Records from a collection:
[Start of section]

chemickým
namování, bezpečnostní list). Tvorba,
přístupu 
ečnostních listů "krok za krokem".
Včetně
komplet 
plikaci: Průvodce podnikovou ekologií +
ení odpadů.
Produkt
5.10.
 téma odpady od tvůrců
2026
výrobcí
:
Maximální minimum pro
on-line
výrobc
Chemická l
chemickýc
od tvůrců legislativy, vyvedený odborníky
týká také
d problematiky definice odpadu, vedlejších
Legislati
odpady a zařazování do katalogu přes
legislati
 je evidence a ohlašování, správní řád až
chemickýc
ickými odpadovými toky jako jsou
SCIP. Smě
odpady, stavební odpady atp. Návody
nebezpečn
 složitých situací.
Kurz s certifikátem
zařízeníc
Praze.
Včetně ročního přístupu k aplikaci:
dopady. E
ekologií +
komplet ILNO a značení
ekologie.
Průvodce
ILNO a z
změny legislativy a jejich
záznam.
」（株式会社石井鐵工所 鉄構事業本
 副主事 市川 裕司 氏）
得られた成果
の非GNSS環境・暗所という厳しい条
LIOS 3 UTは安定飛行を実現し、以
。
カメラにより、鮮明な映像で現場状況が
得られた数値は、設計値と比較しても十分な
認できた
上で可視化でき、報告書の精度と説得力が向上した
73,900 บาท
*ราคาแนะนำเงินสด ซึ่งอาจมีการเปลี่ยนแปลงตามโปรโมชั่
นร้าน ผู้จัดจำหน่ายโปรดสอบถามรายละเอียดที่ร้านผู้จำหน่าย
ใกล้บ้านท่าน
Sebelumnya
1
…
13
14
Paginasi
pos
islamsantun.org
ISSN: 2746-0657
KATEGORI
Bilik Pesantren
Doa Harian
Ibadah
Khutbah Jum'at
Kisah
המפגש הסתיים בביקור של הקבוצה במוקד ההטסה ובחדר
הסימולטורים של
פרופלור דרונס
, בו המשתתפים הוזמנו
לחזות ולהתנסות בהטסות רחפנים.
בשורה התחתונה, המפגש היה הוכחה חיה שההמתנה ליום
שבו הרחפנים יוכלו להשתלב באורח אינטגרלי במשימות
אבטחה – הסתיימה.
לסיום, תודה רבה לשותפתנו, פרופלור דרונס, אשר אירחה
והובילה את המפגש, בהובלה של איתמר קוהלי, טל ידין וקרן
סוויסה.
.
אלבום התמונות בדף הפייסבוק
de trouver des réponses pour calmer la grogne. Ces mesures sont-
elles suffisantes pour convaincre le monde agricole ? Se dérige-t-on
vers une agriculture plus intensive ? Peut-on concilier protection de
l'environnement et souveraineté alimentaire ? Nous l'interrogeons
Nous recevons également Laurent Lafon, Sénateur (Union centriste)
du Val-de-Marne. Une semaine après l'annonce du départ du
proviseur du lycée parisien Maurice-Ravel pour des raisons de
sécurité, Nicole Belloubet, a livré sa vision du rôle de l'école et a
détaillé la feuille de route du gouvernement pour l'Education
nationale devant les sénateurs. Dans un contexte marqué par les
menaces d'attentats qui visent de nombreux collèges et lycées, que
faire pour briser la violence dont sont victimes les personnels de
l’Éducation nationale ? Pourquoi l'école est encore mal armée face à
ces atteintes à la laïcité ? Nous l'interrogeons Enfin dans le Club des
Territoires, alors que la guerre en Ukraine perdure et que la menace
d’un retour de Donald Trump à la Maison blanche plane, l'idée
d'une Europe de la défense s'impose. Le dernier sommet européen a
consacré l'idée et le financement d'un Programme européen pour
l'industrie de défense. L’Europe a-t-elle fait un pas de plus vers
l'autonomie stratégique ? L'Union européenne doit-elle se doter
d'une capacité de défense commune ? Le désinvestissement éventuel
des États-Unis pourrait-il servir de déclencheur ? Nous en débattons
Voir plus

[End of section]

Exercise description:
What is needed is an exact copy of all the records above.

Written answer:
chemickým
namování, bezpečnostní list). Tvorba,
přístupu 
ečnostních listů "krok za krokem".
Včetně
komplet 
plikaci: Průvodce podnikovou ekologií +
ení odpadů.
Produkt
5.10.
 téma odpady od tvůrců
2026
výrobcí
:
Maximální minimum pro
on-line
výrobc
Chemická l
chemickýc
od tvůrců legislativy, vyvedený odborníky
týká také
d problematiky definice odpadu, vedlejších
Legislati
odpady a zařazování do katalogu přes
legislati
 je evidence a ohlašování, správní řád až
chemickýc
ickými odpadovými toky jako jsou
SCIP. Smě
odpady, stavební odpady atp. Návody
nebezpečn
 složitých situací.
Kurz s certifikátem
zařízeníc
Praze.
Včetně ročního přístupu k aplikaci:
dopady. E
ekologií +
komplet ILNO a značení
ekologie.
Průvodce
ILNO a z
změny legislativy a jejich
záznam.
」（株式会社石井鐵工所 鉄構事業本
 副主事 市川 裕司 氏）
得られた成果
の非GNSS環境・暗所という厳しい条
LIOS 3 UTは安定飛行を実現し、以
。
カメラにより、鮮明な映像で現場状況が
得られた数値は、設計値と比較しても十分な
認できた
上で可視化でき、報告書の精度と説得力が向上した
73,900 บาท
*ราคาแนะนำเงินสด ซึ่งอาจมีการเปลี่ยนแปลงตามโปรโมชั่
นร้าน ผู้จัดจำหน่ายโปรดสอบถามรายละเอียดที่ร้านผู้จำหน่าย
ใกล้บ้านท่าน
Sebelumnya
1
…
13
14
Paginasi
pos
islamsantun.org
ISSN: 2746-0657
KATEGORI
Bilik Pesantren
Doa Harian
Ibadah
Khutbah Jum'at
Kisah
המפגש הסתיים בביקור של הקבוצה במוקד ההטסה ובחדר
הסימולטורים של
פרופלור דרונס
, בו המשתתפים הוזמנו
לחזות ולהתנסות בהטסות רחפנים.
בשורה התחתונה, המפגש היה הוכחה חיה שההמתנה ליום
שבו הרחפנים יוכלו להשתלב באורח אינטגרלי במשימות
אבטחה – הסתיימה.
לסיום, תודה רבה לשותפתנו, פרופלור דרונס, אשר אירחה
והובילה את המפגש, בהובלה של איתמר קוהלי, טל ידין וקרן
סוויסה.
.
אלבום התמונות בדף הפייסבוק
de trouver des réponses pour calmer la grogne. Ces mesures sont-
elles suffisantes pour convaincre le monde agricole ? Se dérige-t-on
vers une agriculture plus intensive ? Peut-on concilier protection de
l'environnement et souveraineté alimentaire ? Nous l'interrogeons
Nous recevons également Laurent Lafon, Sénateur (Union centriste)
du Val-de-Marne. Une semaine après l'annonce du départ du
proviseur du lycée parisien Maurice-Ravel pour des raisons de
sécurité, Nicole Belloubet, a livré sa vision du rôle de l'école et a
détaillé la feuille de route du gouvernement pour l'Education
nationale devant les sénateurs. Dans un contexte marqué par les
menaces d'attentats qui visent de nombreux collèges et lycées, que
faire pour briser la violence dont sont victimes les personnels de
l’Éducation nationale ? Pourquoi l'école est encore mal armée face à
ces atteintes à la laïcité ? Nous l'interrogeons Enfin dans le Club des
Territoires, alors que la guerre en Ukraine perdure et que la menace
d’un retour de Donald Trump à la Maison blanche plane, l'idée
d'une Europe de la défense s'impose. Le dernier sommet européen a
consacré l'idée et le financement d'un Programme européen pour
l'industrie de défense. L’Europe a-t-elle fait un pas de plus vers
l'autonomie stratégique ? L'Union européenne doit-elle se doter
d'une capacité de défense commune ? Le désinvestissement éventuel
des États-Unis pourrait-il servir de déclencheur ? Nous en débattons
Voir plus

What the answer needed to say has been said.